Copy each line below containing "Discounts".

▸ **RECORDS FOR THIS TASK**
Segment Open
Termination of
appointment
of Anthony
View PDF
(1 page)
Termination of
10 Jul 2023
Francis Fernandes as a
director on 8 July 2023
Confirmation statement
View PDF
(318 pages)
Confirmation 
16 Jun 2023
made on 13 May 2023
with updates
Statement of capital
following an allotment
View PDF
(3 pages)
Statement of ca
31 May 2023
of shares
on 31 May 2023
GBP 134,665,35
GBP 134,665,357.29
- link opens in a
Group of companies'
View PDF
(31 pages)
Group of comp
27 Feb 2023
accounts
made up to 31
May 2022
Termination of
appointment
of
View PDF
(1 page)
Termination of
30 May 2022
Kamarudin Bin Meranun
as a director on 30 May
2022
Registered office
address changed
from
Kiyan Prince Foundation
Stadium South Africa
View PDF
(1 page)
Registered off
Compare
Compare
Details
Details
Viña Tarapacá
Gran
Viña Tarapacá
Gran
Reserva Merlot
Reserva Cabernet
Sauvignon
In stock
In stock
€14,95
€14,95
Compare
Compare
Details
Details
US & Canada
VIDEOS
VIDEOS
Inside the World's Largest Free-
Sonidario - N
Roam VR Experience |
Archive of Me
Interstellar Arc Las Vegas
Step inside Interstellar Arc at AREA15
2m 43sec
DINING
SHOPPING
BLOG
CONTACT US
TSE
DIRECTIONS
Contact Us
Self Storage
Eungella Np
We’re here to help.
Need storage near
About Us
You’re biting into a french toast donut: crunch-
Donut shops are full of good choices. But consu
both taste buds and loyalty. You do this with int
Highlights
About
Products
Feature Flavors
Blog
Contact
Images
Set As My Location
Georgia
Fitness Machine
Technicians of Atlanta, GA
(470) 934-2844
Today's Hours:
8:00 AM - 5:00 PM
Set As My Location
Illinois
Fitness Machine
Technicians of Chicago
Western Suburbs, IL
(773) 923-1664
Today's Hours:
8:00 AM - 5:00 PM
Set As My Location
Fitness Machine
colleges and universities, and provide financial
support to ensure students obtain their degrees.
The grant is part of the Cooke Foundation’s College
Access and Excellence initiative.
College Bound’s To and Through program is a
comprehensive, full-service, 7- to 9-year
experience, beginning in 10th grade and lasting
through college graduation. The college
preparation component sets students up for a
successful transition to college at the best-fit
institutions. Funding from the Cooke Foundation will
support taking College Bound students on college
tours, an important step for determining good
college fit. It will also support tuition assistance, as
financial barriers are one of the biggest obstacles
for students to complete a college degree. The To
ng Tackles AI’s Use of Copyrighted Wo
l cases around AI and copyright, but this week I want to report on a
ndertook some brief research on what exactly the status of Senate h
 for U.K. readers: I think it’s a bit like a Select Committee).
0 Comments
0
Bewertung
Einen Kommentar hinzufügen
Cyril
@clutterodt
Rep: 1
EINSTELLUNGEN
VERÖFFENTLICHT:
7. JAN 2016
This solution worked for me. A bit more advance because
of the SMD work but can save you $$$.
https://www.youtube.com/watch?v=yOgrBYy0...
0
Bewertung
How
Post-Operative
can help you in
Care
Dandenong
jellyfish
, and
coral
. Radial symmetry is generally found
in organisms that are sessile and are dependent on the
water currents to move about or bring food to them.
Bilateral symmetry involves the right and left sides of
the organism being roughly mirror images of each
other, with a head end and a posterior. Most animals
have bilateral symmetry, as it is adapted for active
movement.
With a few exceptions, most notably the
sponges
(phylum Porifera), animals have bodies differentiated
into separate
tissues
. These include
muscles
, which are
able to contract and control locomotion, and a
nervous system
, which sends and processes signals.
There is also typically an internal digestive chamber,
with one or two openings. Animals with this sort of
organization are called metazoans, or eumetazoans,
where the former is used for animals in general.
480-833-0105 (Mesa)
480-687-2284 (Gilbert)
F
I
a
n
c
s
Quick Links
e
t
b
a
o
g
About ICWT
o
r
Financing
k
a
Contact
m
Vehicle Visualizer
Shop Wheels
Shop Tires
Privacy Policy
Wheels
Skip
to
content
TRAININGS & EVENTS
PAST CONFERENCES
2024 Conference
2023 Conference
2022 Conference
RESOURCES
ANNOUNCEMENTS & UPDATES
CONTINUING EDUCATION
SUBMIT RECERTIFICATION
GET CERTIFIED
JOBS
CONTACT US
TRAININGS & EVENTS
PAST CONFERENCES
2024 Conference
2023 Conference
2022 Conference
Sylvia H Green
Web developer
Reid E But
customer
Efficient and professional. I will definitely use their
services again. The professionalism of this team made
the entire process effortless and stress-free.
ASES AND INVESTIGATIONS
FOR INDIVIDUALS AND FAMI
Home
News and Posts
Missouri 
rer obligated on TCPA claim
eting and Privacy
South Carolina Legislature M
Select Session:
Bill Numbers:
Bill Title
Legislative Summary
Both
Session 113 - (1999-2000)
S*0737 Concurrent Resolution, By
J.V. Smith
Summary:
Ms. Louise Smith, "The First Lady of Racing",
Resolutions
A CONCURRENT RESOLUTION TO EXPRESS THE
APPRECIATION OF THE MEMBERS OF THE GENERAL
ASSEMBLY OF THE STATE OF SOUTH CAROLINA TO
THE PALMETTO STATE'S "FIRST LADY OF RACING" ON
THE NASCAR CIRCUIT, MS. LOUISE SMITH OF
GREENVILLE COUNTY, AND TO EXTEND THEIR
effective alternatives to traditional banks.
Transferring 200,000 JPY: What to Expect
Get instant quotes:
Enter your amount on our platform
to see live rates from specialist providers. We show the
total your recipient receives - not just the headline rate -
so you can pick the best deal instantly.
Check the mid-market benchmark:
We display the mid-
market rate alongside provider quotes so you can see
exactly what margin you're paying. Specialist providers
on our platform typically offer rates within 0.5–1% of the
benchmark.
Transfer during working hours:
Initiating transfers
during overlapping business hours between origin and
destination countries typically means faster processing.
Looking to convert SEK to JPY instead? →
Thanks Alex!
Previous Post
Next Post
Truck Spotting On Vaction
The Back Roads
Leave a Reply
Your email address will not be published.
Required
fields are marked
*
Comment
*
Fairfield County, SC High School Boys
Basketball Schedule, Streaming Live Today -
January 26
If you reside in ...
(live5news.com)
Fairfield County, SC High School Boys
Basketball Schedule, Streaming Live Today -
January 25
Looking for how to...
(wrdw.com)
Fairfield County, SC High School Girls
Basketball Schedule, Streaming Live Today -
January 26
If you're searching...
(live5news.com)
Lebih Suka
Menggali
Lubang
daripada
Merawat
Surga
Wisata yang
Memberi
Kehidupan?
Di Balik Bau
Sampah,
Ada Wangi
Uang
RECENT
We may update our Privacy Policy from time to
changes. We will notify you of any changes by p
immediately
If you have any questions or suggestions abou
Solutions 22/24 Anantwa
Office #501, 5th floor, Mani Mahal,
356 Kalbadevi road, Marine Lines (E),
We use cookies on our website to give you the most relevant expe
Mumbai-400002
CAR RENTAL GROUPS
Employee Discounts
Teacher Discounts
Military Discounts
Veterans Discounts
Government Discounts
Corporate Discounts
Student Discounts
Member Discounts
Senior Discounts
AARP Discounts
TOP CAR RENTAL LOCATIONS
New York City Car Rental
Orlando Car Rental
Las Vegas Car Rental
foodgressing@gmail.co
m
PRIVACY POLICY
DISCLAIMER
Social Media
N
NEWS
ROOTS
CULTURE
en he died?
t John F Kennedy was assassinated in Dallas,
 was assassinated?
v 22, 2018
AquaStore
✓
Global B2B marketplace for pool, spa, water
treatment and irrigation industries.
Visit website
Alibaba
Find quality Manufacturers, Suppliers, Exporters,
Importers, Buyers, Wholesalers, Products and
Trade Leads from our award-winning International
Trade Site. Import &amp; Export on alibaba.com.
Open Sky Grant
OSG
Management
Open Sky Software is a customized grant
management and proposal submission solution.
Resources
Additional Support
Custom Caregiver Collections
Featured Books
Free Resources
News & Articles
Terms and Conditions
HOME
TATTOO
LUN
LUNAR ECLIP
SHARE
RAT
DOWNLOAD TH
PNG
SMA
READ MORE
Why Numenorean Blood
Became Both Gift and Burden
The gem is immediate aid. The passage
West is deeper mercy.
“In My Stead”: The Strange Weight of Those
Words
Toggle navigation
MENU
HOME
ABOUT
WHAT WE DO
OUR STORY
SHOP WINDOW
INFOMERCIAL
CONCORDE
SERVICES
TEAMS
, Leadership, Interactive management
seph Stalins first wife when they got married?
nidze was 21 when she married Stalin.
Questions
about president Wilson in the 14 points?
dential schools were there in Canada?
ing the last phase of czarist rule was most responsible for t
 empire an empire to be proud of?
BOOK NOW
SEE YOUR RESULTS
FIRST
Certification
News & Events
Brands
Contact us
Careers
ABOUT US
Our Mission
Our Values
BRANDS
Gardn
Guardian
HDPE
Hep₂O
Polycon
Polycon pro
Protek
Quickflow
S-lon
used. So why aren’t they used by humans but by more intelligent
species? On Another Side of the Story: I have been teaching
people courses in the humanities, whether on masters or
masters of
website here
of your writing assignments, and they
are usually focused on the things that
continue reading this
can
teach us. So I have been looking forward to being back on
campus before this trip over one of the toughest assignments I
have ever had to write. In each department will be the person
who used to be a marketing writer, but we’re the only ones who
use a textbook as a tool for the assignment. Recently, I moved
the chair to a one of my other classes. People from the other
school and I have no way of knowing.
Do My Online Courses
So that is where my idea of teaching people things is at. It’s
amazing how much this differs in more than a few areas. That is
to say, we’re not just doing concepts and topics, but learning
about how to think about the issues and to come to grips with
Segment Closed
▸ **WRITTEN ANSWER**
Employee Discounts
Teacher Discounts
Military Discounts
Veterans Discounts
Government Discounts
Corporate Discounts
Student Discounts
Member Discounts
Senior Discounts
AARP Discounts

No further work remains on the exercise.